St. Stephen, the first to die as a martyr for Christ, on the day after Christmas. This is not only a clear reminder of the trajectory of Christ’s life. It also suggests that we, his followers, are to place ourselves in his story with the help of his grace.

St. Paul mysteriously wrote about this only a few decades after Christ’s ascension when he said we are to fill up what is “lacking in the afflictions of Christ” (Col 1:24).

The Church’s tradition tells us that while Christ’s sufferings were sufficient for the salvation of all humanity, he nonetheless allows us to join our sufferings to his and have them thus gloriously transfigured by his infinite love.

All of this was made possible by the Son of God—the second person of the Blessed Trinity—taking on human flesh and a human nature in the womb of the Blessed Virgin Mary and revealed to the world in his birth in Bethlehem. In our Catholic tradition, we call this the incarnation.
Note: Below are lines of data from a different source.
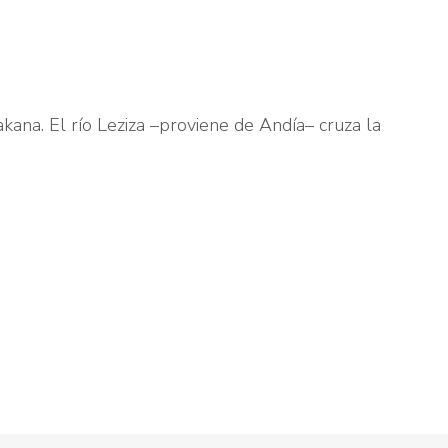
kana. El río Leziza –proviene de Andía– cruza la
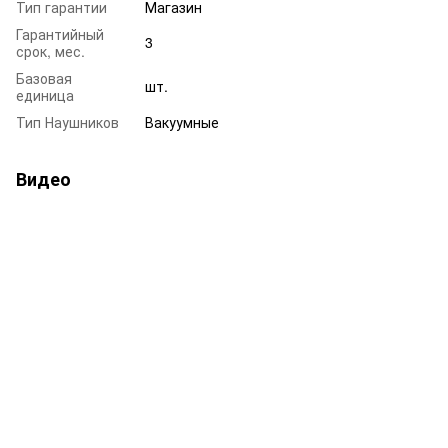
Тип гарантии
Магазин
Гарантийный
3
срок, мес.
Базовая
шт.
единица
Тип Наушников
Вакуумные
Видео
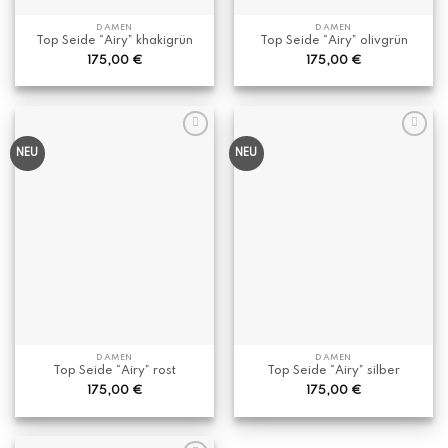
DAMEN
DAMEN
Top Seide “Airy” khakigrün
Top Seide “Airy” olivgrün
175,00
€
175,00
€
NEU
NEU
DAMEN
DAMEN
Top Seide “Airy” rost
Top Seide “Airy” silber
175,00
€
175,00
€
All of this may seem like lofty beliefs far removed from our daily lives. But nothing could be further from the truth, especially at Christmas. This is an important truth for families to keep in mind at this time of year.

Living in this broken world marked by the sad effects of original sin, so many families approach the holidays with mixed emotions. Below the superficial happiness of the season promoted by our culture which is given depth by our faith, feelings of sadness and anxiety can touch the hearts of many of us.

They may be rooted in missing loved ones who have died or who are separated from us for various reasons. Job loss, health problems, tensions among relatives brought together by the season and so many other trials can also make this time difficult for families.

But when we at Christmas allow Christ to take to himself our hardships, he gives in return a new kind of joy. It may be a very different kind of happiness than what we’ve known in the past and what our culture tells us we should have at Christmas.

Yet this grace-inspired joy experienced in the midst of life’s inevitable hardships is rock solid and can last throughout the year. This gift, offered to us by Christ, is the best that families can receive at Christmas.

(Sean Gallagher is a reporter and columnist for The Criterion.)